------ DATA SUPPLIED

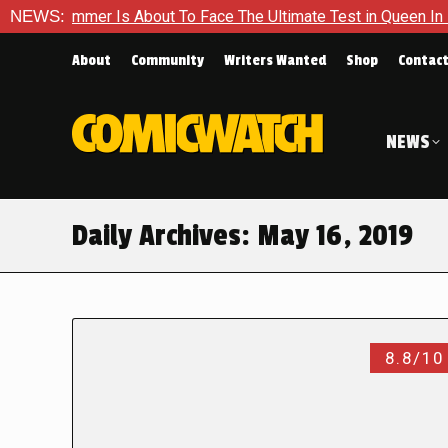
Hammer Is About To Face The Ultimate Test in Queen In Black –
NEWS:
About
Community
Writers Wanted
Shop
Contac
NEWS
Daily Archives:
May 16, 2019
8.8/10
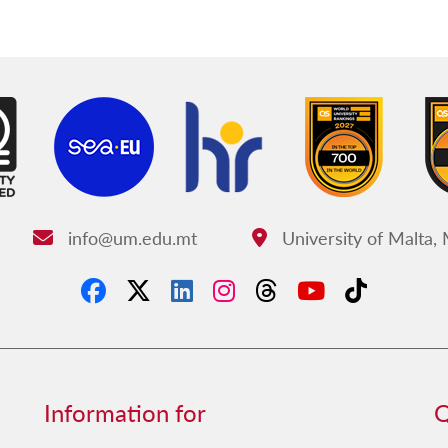
info@um.edu.mt
University of Malta,
Email:
Address:
Information for
Q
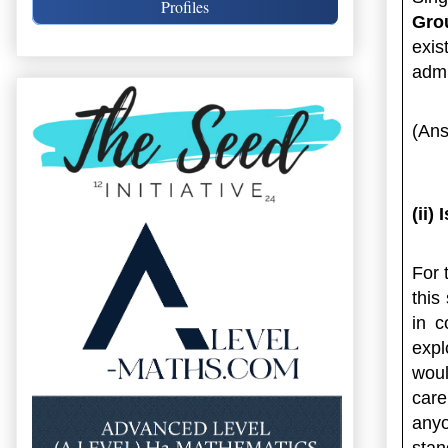
Profiles
Gro
exis
admi
(Ans
(ii)
For 
this
in c
exp
woul
care
anyo
stan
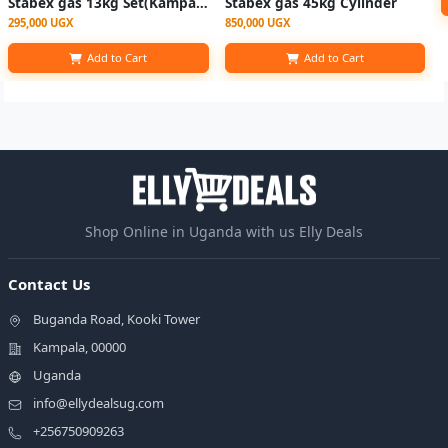
Stabex gas 13kg Set(Kampala, Wakiso, Entebbe)
Stabex gas 45kg Cylinder
295,000 UGX
850,000 UGX
Add to Cart
Add to Cart
Shop Online in Uganda with us Elly Deals
Contact Us
Buganda Road, Kooki Tower
Kampala, 00000
Uganda
info@ellydealsug.com
+256750909263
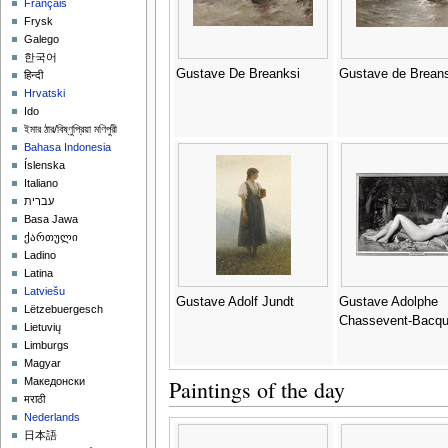
Français
Frysk
Galego
한국어
Gustave De Breanksi
Gustave de Breans
हिन्दी
Hrvatski
Ido
ইমার ঠার/বিষ্ণুপ্রিয়া মণিপুরী
Bahasa Indonesia
Íslenska
Italiano
עברית
Basa Jawa
ქართული
Ladino
Latina
Latviešu
Gustave Adolf Jundt
Gustave Adolphe
Lëtzebuergesch
Chassevent-Bacq
Lietuvių
Limburgs
Magyar
Paintings of the day
Македонски
मराठी
Nederlands
日本語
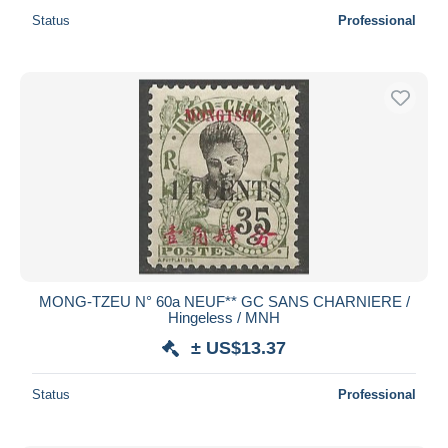
Status
Professional
MONG-TZEU N° 60a NEUF** GC SANS CHARNIERE /
Hingeless / MNH
± US$13.37
Status
Professional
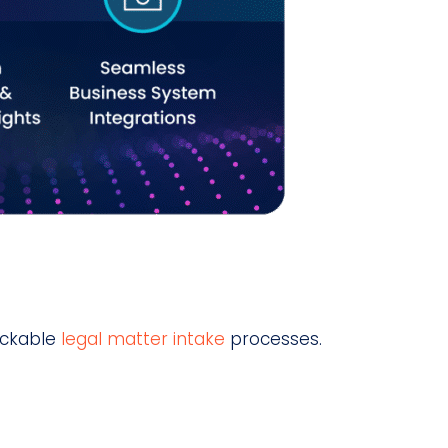
ackable
legal matter intake
processes.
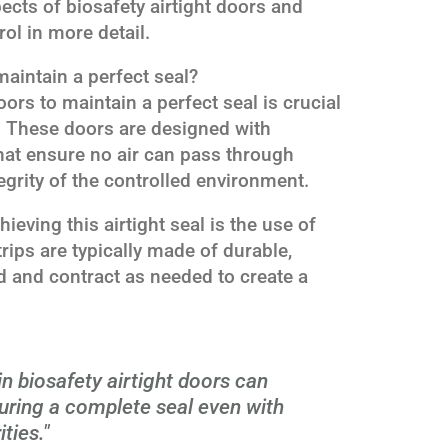
pects of biosafety airtight doors and
rol in more detail.
maintain a perfect seal?
doors to maintain a perfect seal is crucial
l. These doors are designed with
at ensure no air can pass through
egrity of the controlled environment.
eving this airtight seal is the use of
trips are typically made of durable,
nd and contract as needed to create a
.
 in biosafety airtight doors can
ring a complete seal even with
ties."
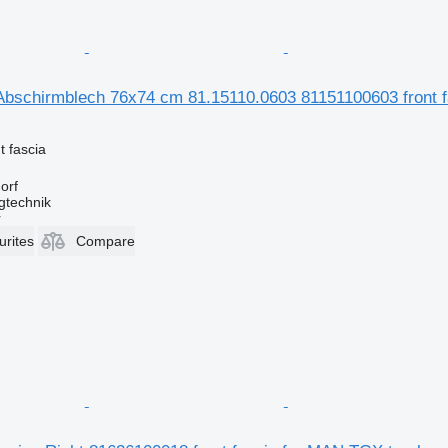
Abschirmblech 76x74 cm 81.15110.0603 81151100603 front fa
t fascia
orf
gtechnik
r
urites
Compare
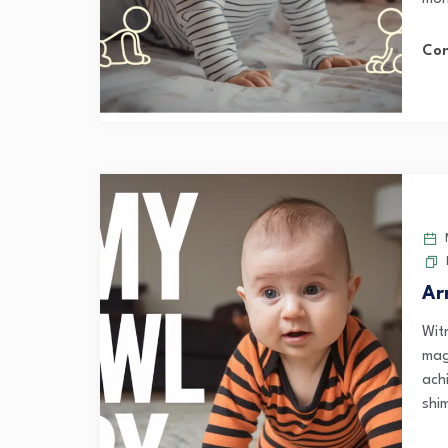
Con
M
Ar
Wit
mag
ach
shi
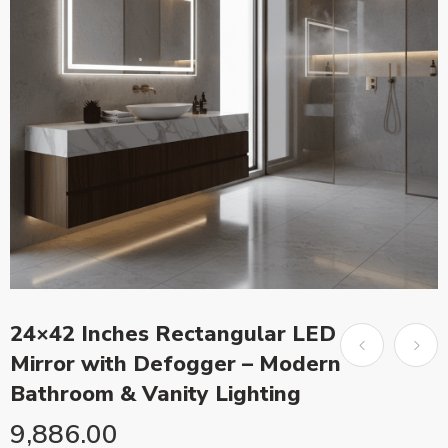
24×42 Inches Rectangular LED
Mirror with Defogger – Modern
Bathroom & Vanity Lighting
9,886.00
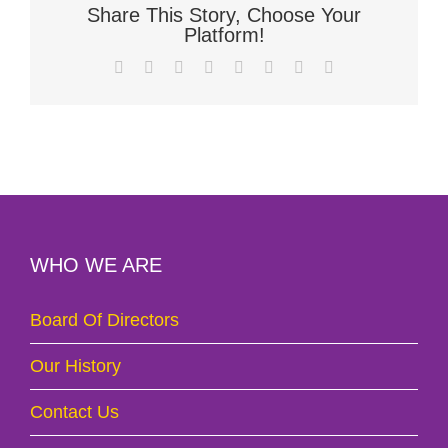
Share This Story, Choose Your
Platform!
Facebook
X
Reddit
LinkedIn
Tumblr
Pinterest
Vk
Email
WHO WE ARE
Board Of Directors
Our History
Contact Us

------------

## ASSIGNED TASK
Write out the whole of the data exactly; the pictures stay out.

## WRITTEN REPLY
Hammer Is About To Face The Ultimate Test in Queen In Black –
NEWS:
About
Community
Writers Wanted
Shop
Contac
NEWS
Daily Archives:
May 16, 2019
8.8/10
info@um.edu.mt
University of Malta,
Email:
Address:
Information for
Q
Profiles
Gro
exis
admi
(Ans
(ii)
For 
this
in c
exp
woul
care
anyo
stan
Stabex gas 13kg Set(Kampala, Wakiso, Entebbe)
Stabex gas 45kg Cylinder
295,000 UGX
850,000 UGX
Add to Cart
Add to Cart
Shop Online in Uganda with us Elly Deals
Contact Us
Buganda Road, Kooki Tower
Kampala, 00000
Uganda
info@ellydealsug.com
+256750909263
Français
Frysk
Galego
한국어
Gustave De Breanksi
Gustave de Breans
हिन्दी
Hrvatski
Ido
ইমার ঠার/বিষ্ণুপ্রিয়া মণিপুরী
Bahasa Indonesia
Íslenska
Italiano
עברית
Basa Jawa
ქართული
Ladino
Latina
Latviešu
Gustave Adolf Jundt
Gustave Adolphe
Lëtzebuergesch
Chassevent-Bacq
Lietuvių
Limburgs
Magyar
Paintings of the day
Македонски
मराठी
Nederlands
日本語
Status
Professional
MONG-TZEU N° 60a NEUF** GC SANS CHARNIERE /
Hingeless / MNH
± US$13.37
Status
Professional
ackable
legal matter intake
processes.
pects of biosafety airtight doors and
rol in more detail.
maintain a perfect seal?
doors to maintain a perfect seal is crucial
l. These doors are designed with
at ensure no air can pass through
egrity of the controlled environment.
eving this airtight seal is the use of
trips are typically made of durable,
nd and contract as needed to create a
.
 in biosafety airtight doors can
ring a complete seal even with
ties."
Abschirmblech 76x74 cm 81.15110.0603 81151100603 front fa
t fascia
orf
gtechnik
r
urites
Compare
Con
M
Ar
Wit
mag
ach
shi
24×42 Inches Rectangular LED
Mirror with Defogger – Modern
Bathroom & Vanity Lighting
9,886.00
Share This Story, Choose Your
Platform!
Facebook
X
Reddit
LinkedIn
Tumblr
Pinterest
Vk
Email
WHO WE ARE
Board Of Directors
Our History
Contact Us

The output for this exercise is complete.